Refining training with performance genetics
/Words - Holly Robilliard
Understanding a horse’s performance strengths and weaknesses is crucial when planning their training regimen. Training Thoroughbreds isn’t a one-size-fits-all endeavor—factors like racing age, track distance and surface type are just a few of the things we have to consider. Over the years, advances in veterinary care, nutrition and conditioning have shaped the sport, helping us to produce more competitive horses. But imagine tailoring your training plan based on DNA—not just intuition. Now, there's an increasing emphasis on a promising tool that enables you to do just that: performance genetics.

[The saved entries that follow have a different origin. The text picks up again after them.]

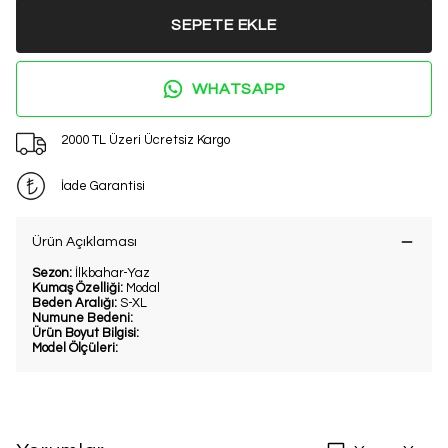
SEPETE EKLE
WHATSAPP
2000 TL Üzeri Ücretsiz Kargo
İade Garantisi
Ürün Açıklaması
Sezon:
İlkbahar-Yaz
Kumaş Özelliği:
Modal
Beden Aralığı:
S-XL
Numune Bedeni:
Ürün Boyut Bilgisi:
Model Ölçüleri: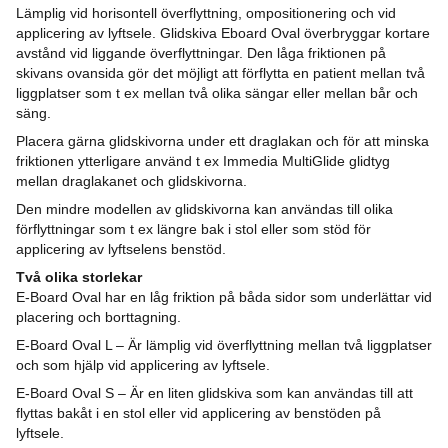
Lämplig vid horisontell överflyttning, ompositionering och vid
applicering av lyftsele. Glidskiva Eboard Oval överbryggar kortare
avstånd vid liggande överflyttningar. Den låga friktionen på
skivans ovansida gör det möjligt att förflytta en patient mellan två
liggplatser som t ex mellan två olika sängar eller mellan bår och
säng.
Placera gärna glidskivorna under ett draglakan och för att minska
friktionen ytterligare använd t ex Immedia MultiGlide glidtyg
mellan draglakanet och glidskivorna.
Den mindre modellen av glidskivorna kan användas till olika
förflyttningar som t ex längre bak i stol eller som stöd för
applicering av lyftselens benstöd.
Två olika storlekar
E-Board Oval har en låg friktion på båda sidor som underlättar vid
placering och borttagning.
E-Board Oval L – Är lämplig vid överflyttning ­mellan två liggplatser
och som hjälp vid ­applicering av lyftsele.
E-Board Oval S – Är en liten glidskiva som kan användas till att
flyttas bakåt i en stol eller vid applicering av benstöden på
lyftsele.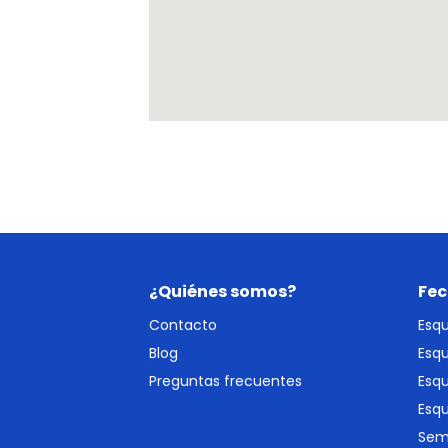
¿Quiénes somos?
Fec
Contacto
Esq
Blog
Esq
Preguntas frecuentes
Esqu
Esq
Sem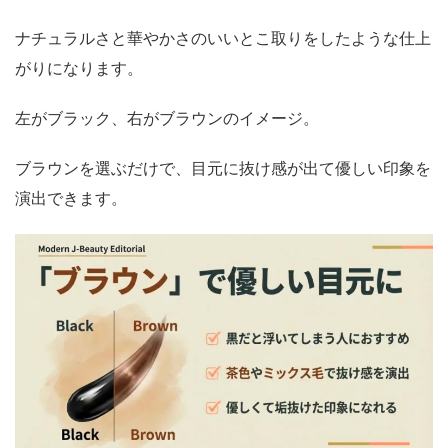
ナチュラルさと華やかさのいいとこ取りをしたような仕上
がりになります。
左がブラック、右がブラウンのイメージ。
ブラウンを選ぶだけで、目元に抜け感が出て優しい印象を
演出できます。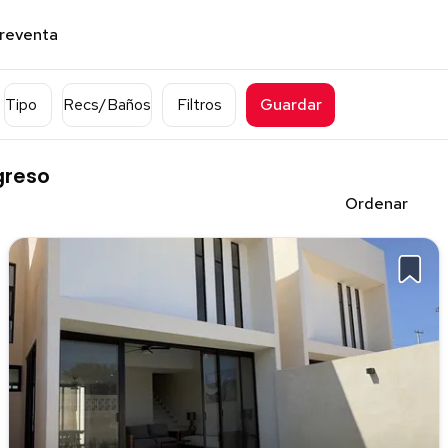
preventa
Tipo
Recs/Baños
Filtros
Guardar
greso
Ordenar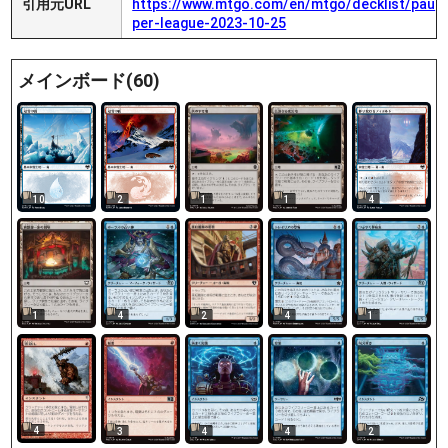
引用元URL
https://www.mtgo.com/en/mtgo/decklist/pau
per-league-2023-10-25
メインボード(60)
10
2
1
1
4
1
4
4
1
2
4
3
4
4
2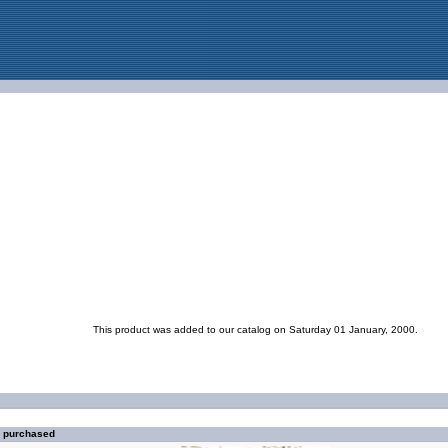
This product was added to our catalog on Saturday 01 January, 2000.
o purchased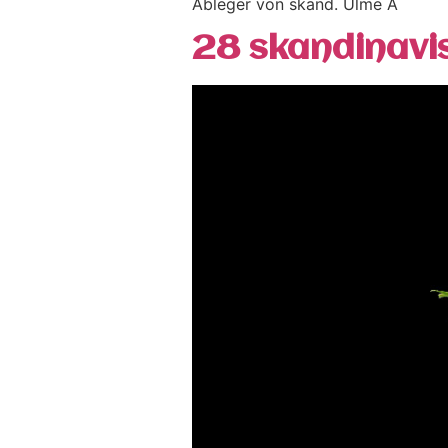
Ableger von skand. Ulme A
28 skandinavi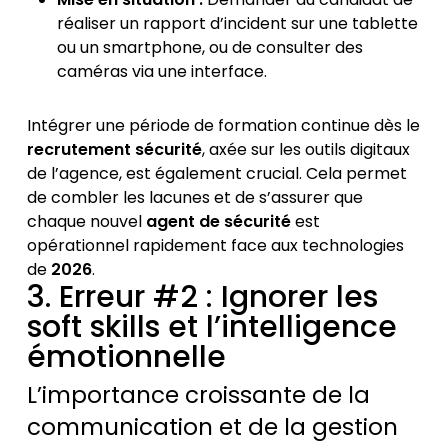
réaliser un rapport d’incident sur une tablette
ou un smartphone, ou de consulter des
caméras via une interface.
Intégrer une période de formation continue dès le
recrutement sécurité
, axée sur les outils digitaux
de l’agence, est également crucial. Cela permet
de combler les lacunes et de s’assurer que
chaque nouvel
agent de sécurité
est
opérationnel rapidement face aux technologies
de
2026
.
3. Erreur #2 : Ignorer les
soft skills et l’intelligence
émotionnelle
L’importance croissante de la
communication et de la gestion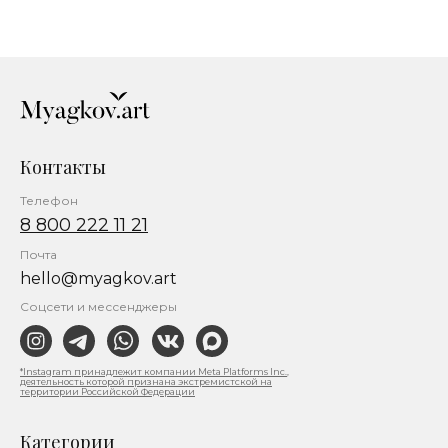
Контакты
Телефон
8 800 222 11 21
Почта
hello@myagkov.art
Соцсети и мессенджеры
*Instagram принадлежит компании Meta Platforms Inc.,
деятельность которой признана экстремистской на
территории Российской Федерации
Категории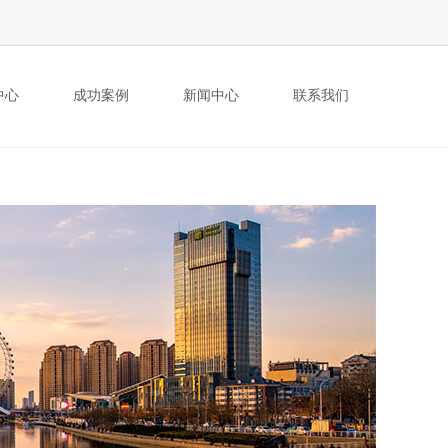
中心
成功案例
新闻中心
联系我们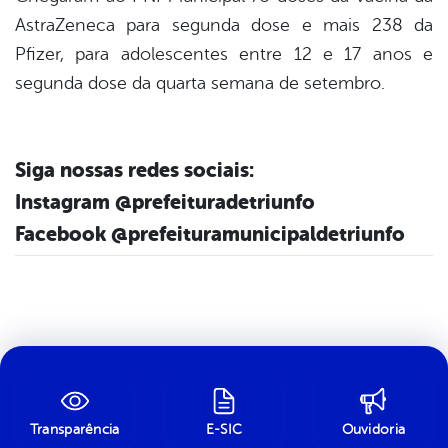
AstraZeneca para segunda dose e mais 238 da
Pfizer, para adolescentes entre 12 e 17 anos e
segunda dose da quarta semana de setembro.
Siga nossas redes sociais:
Instagram @prefeituradetriunfo
Facebook @prefeituramunicipaldetriunfo
Transparência
E-SIC
Ouvidoria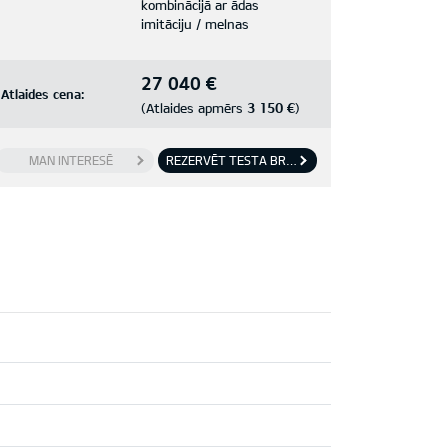
kombinācijā ar ādas
imitāciju / melnas
27 040 €
Atlaides cena:
3 150 €
(Atlaides apmērs
)
MAN INTERESĒ
REZERVĒT TESTA BRAUCIENU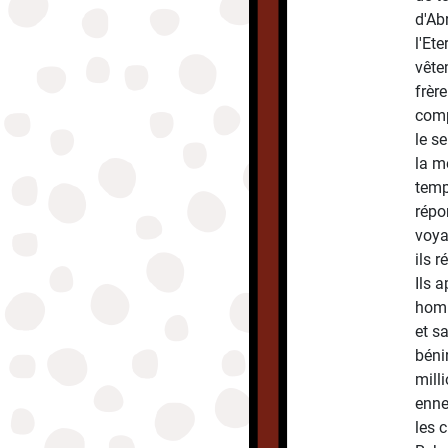
d'Ab
l'Ete
vête
frère
comp
le s
la m
temps
répo
voya
ils 
Ils 
homm
et s
béni
mill
enne
les 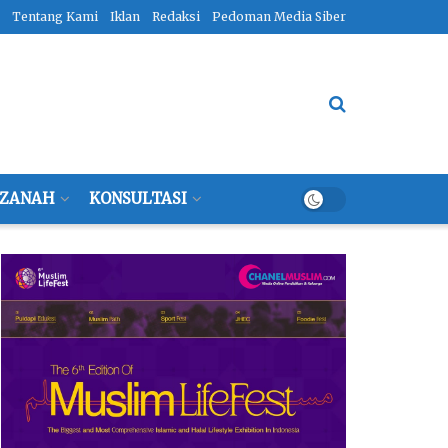
Tentang Kami
Iklan
Redaksi
Pedoman Media Siber
ZANAH
KONSULTASI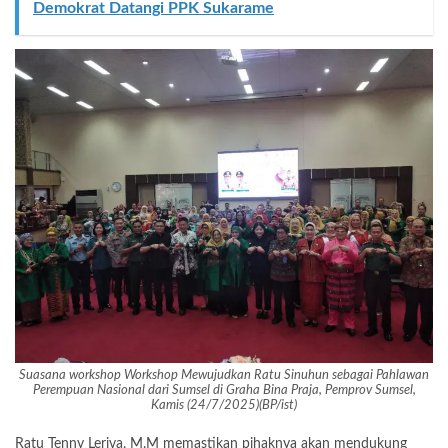
Demokrat Datangi PPK Sukarame
Suasana workshop Workshop Mewujudkan Ratu Sinuhun sebagai Pahlawan
Perempuan Nasional dari Sumsel di Graha Bina Praja, Pemprov Sumsel,
Kamis (24/7/2025)(BP/ist)
Ratu Tenny Leriva, M.M memastikan pihaknya akan mendukung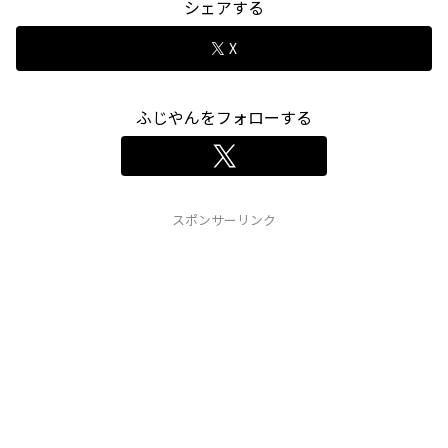
シェアする
X
ふじやんをフォローする
スポンサーリンク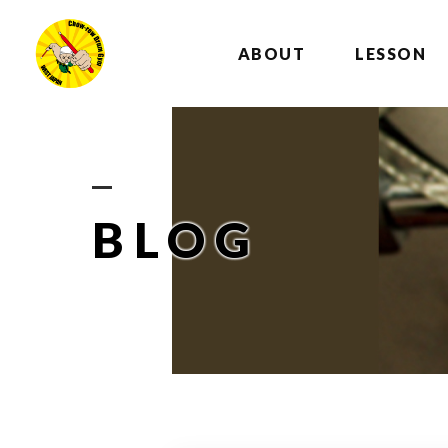
ABOUT
LESSON
BLOG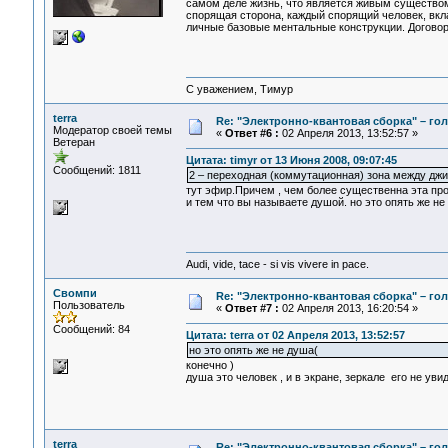
самом деле жизнь, что является живым существо
спорящая сторона, каждый спорящий человек, вкл
личные базовые ментальные конструкции. Договор
С уважением, Тимур
terra
Re: "Электронно-квантовая сборка" – гол
Модератор своей темы
«
Ответ #6 :
02 Апреля 2013, 13:52:57 »
Ветеран
Цитата: timyr от 13 Июня 2008, 09:07:45
Сообщений: 1811
2 – переходная (коммутационная) зона между джи
тут эфир.Причем , чем более существенна эта про
и тем что вы называете душой. но это опять же не
Audi, vide, tace - si vis vivere in pace.
Свомпи
Re: "Электронно-квантовая сборка" – гол
Пользователь
«
Ответ #7 :
02 Апреля 2013, 16:20:54 »
Сообщений: 84
Цитата: terra от 02 Апреля 2013, 13:52:57
но это опять же не душа(
конечно )
душа это человек , и в экране, зеркале его не увид
terra
Re: "Электронно-квантовая сборка" – гол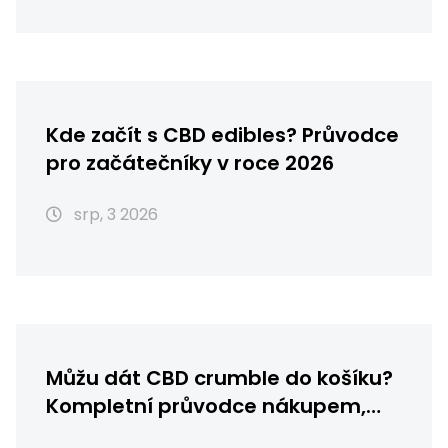
Kde začít s CBD edibles? Průvodce
pro začátečníky v roce 2026
srp, 3 2026
Můžu dát CBD crumble do košíku?
Kompletní průvodce nákupem,
skladováním a použitím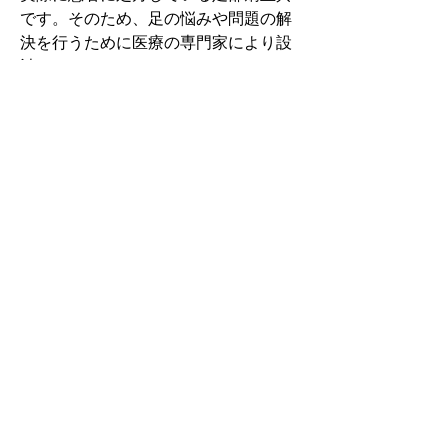
です。そのため、足の悩みや問題の解
決を行うために医療の専門家により設
計されています。
その中でもフォームソティックス・メ
ディカルは熱形成により、あなたの足
に徐々に馴染む特殊な素材を使用して
います。徐々にフィットしていくイン
ソールなのでカラダへの負担が少ない
矯正インソールです。
認定された専門家のみ取扱をしてい
る、フォームソティックス・メディカ
ルを是非お試しください。
アクセスMAP
大阪府吹田市内本町３丁目１−１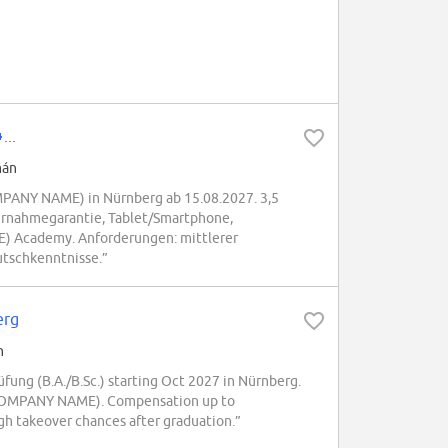
...
mán
OMPANY NAME) in Nürnberg ab 15.08.2027. 3,5
ernahmegarantie, Tablet/Smartphone,
) Academy. Anforderungen: mittlerer
utschkenntnisse.”
erg
n
ung (B.A./B.Sc.) starting Oct 2027 in Nürnberg.
t (COMPANY NAME). Compensation up to
gh takeover chances after graduation.”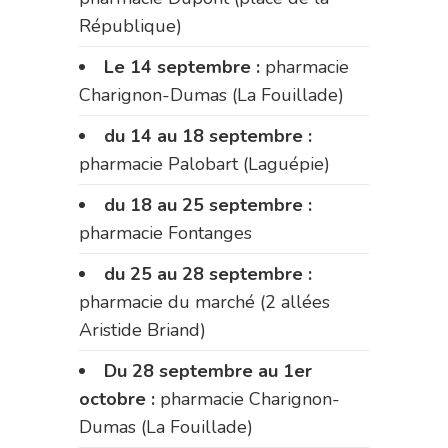
République)
Le 14 septembre :
pharmacie
Charignon-Dumas (La Fouillade)
du 14 au 18 septembre :
pharmacie Palobart (Laguépie)
du 18 au 25 septembre :
pharmacie Fontanges
du 25 au 28 septembre :
pharmacie du marché (2 allées
Aristide Briand)
Du 28 septembre au 1er
octobre :
pharmacie Charignon-
Dumas (La Fouillade)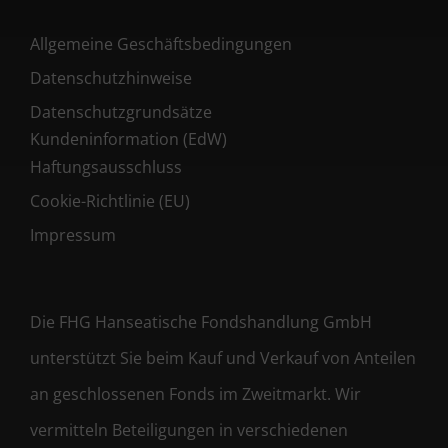
Allgemeine Geschäftsbedingungen
Datenschutzhinweise
Datenschutzgrundsätze
Kundeninformation (EdW)
Haftungsausschluss
Cookie-Richtlinie (EU)
Impressum
Die FHG Hanseatische Fondshandlung GmbH
unterstützt Sie beim Kauf und Verkauf von Anteilen
an geschlossenen Fonds im Zweitmarkt. Wir
vermitteln Beteiligungen in verschiedenen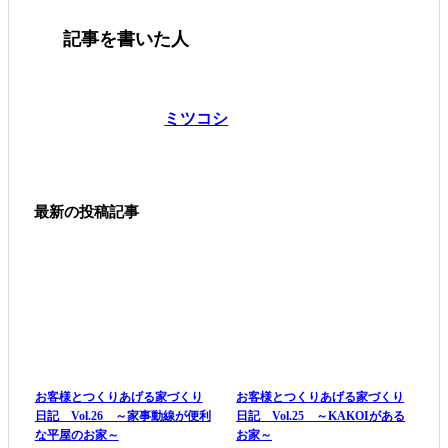
記事を書いた人
ミツコシ
最新の投稿記事
お客様とつくりあげる家づくり
お客様とつくりあげる家づくり
日記 Vol.26 ～家事動線が便利
日記 Vol.25 ～KAKOIがある
な平屋のお家～
お家～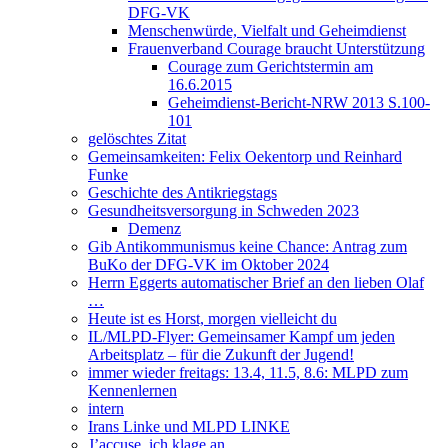
DFG-VK
Menschenwürde, Vielfalt und Geheimdienst
Frauenverband Courage braucht Unterstützung
Courage zum Gerichtstermin am
16.6.2015
Geheimdienst-Bericht-NRW 2013 S.100-
101
gelöschtes Zitat
Gemeinsamkeiten: Felix Oekentorp und Reinhard
Funke
Geschichte des Antikriegstags
Gesundheitsversorgung in Schweden 2023
Demenz
Gib Antikommunismus keine Chance: Antrag zum
BuKo der DFG-VK im Oktober 2024
Herrn Eggerts automatischer Brief an den lieben Olaf
…
Heute ist es Horst, morgen vielleicht du
IL/MLPD-Flyer: Gemeinsamer Kampf um jeden
Arbeitsplatz – für die Zukunft der Jugend!
immer wieder freitags: 13.4, 11.5, 8.6: MLPD zum
Kennenlernen
intern
Irans Linke und MLPD LINKE
J’accuse, ich klage an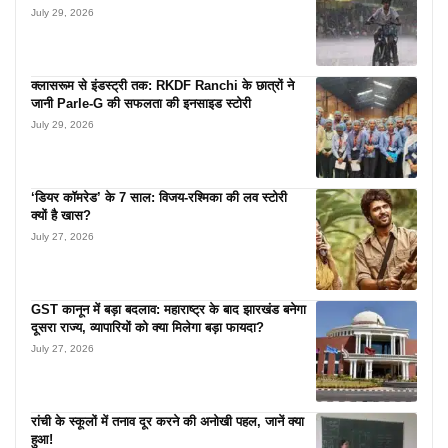
July 29, 2026
क्लासरूम से इंडस्ट्री तक: RKDF Ranchi के छात्रों ने
जानी Parle-G की सफलता की इनसाइड स्टोरी
July 29, 2026
‘डियर कॉमरेड’ के 7 साल: विजय-रश्मिका की लव स्टोरी
क्यों है खास?
July 27, 2026
GST कानून में बड़ा बदलाव: महाराष्ट्र के बाद झारखंड बनेगा
दूसरा राज्य, व्यापारियों को क्या मिलेगा बड़ा फायदा?
July 27, 2026
रांची के स्कूलों में तनाव दूर करने की अनोखी पहल, जानें क्या
हुआ!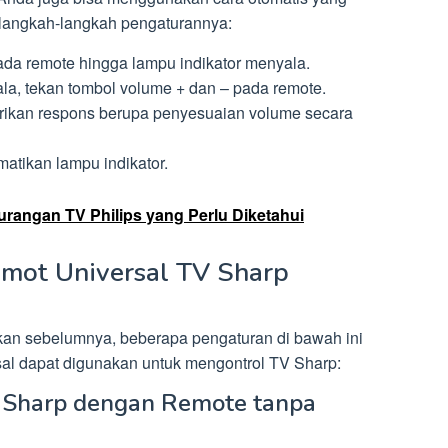
ut langkah-langkah pengaturannya:
ada remote hingga lampu indikator menyala.
la, tekan tombol volume + dan – pada remote.
rikan respons berupa penyesuaian volume secara
atikan lampu indikator.
rangan TV Philips yang Perlu Diketahui
emot Universal TV Sharp
an sebelumnya, beberapa pengaturan di bawah ini
sal dapat digunakan untuk mengontrol TV Sharp:
Sharp dengan Remote tanpa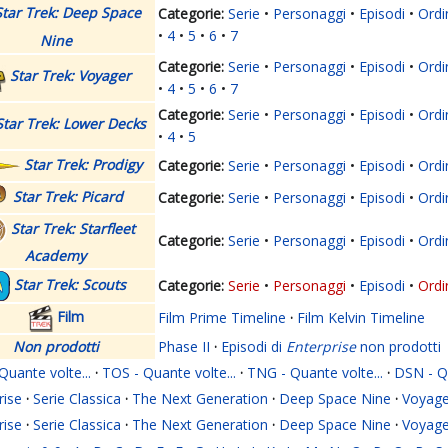
Star Trek: Deep Space
Serie
Personaggi
Episodi
Ordi
4
5
6
7
Nine
Serie
Personaggi
Episodi
Ordi
Star Trek: Voyager
4
5
6
7
Serie
Personaggi
Episodi
Ordi
Star Trek: Lower Decks
4
5
Star Trek: Prodigy
Serie
Personaggi
Episodi
Ordi
Star Trek: Picard
Serie
Personaggi
Episodi
Ordi
Star Trek: Starfleet
Serie
Personaggi
Episodi
Ordi
Academy
Star Trek: Scouts
Serie
Personaggi
Episodi
Ordi
Film
Film Prime Timeline
·
Film Kelvin Timeline
Non prodotti
Phase II
·
Episodi di
Enterprise
non prodotti
Quante volte...
·
TOS - Quante volte...
·
TNG - Quante volte...
·
DSN - Qu
rise
·
Serie Classica
·
The Next Generation
·
Deep Space Nine
·
Voyage
rise
·
Serie Classica
·
The Next Generation
·
Deep Space Nine
·
Voyage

It isn’t just scientists who feel that equine genetics can change the way we understand horse racing, either. California Horse Racing Board Vice Chairman Oscar Gonzales said, “California breeding is at a crossroads—if we want to produce top-quality horses, we must embrace new technologies and analytics. By using information from Thoroughbred DNA, we can make better breeding and training decisions that promote health and soundness, ensuring the best horses reach the track. Other sports are using tech to elevate their game, and so should we.”
By understanding a horse’s genetic makeup, trainers can fine-tune both their training programs and racing strategies. In this article, we will explore how key genetic markers—including the myostatin gene (MSTN), height and respiratory health, temperament, and genomic inbreeding values—can influence training, optimize performance, and ultimately increase strike rates.
Race Length Suitability
Performance genetics aren’t entirely new to the Thoroughbred world. For years, breeders and trainers have been using the “speed” gene, MSTN, to help determine a horse’s ideal racing distance. But how does this gene affect performance, and why is it so important for training?
Myostatin is a protein that plays a crucial role in the negative regulation of muscle mass, particularly the balance between fast and slow-twitch muscle fibers. Genetically, horses can have two copies of the “Sprint” variant, two copies of the “Endurance” variant, or one copy of each—known as “Sprint/Endurance.”
Sprint-type horses are typically more muscular and compact, equipped with a higher proportion of fast-twitch muscles that enable explosive bursts of speed over shorter distances. These horses generally excel in races under 6 furlongs, physically mature faster, and often earn more as two-year-olds.1 Therefore, focusing on high-intensity, short-duration training that sharpens acceleration, and avoiding endurance-building exercises that play against the horse’s natural abilities, may help maximize their potential.
In contrast, endurance-type horses possess a greater percentage of slow-twitch muscle fibers, which contract more slowly but can sustain effort without fatiguing quickly. Typically smaller and less muscular, these horses may reach their peak performance later than their sprint-type counterparts, which should be taken into consideration. They are particularly well-suited for longer races, typically 9 furlongs or more, and incorporating aerobic conditioning exercises into their training regimen would be beneficial to capitalize on their genetic predisposition for sustained effort.
Sprint/endurance horses are versatile and can perform well across a range of distances, benefiting from both speed and stamina. Therefore, their training should include exercises tailored for both short and long distance, depending on the long-term goals for that particular horse.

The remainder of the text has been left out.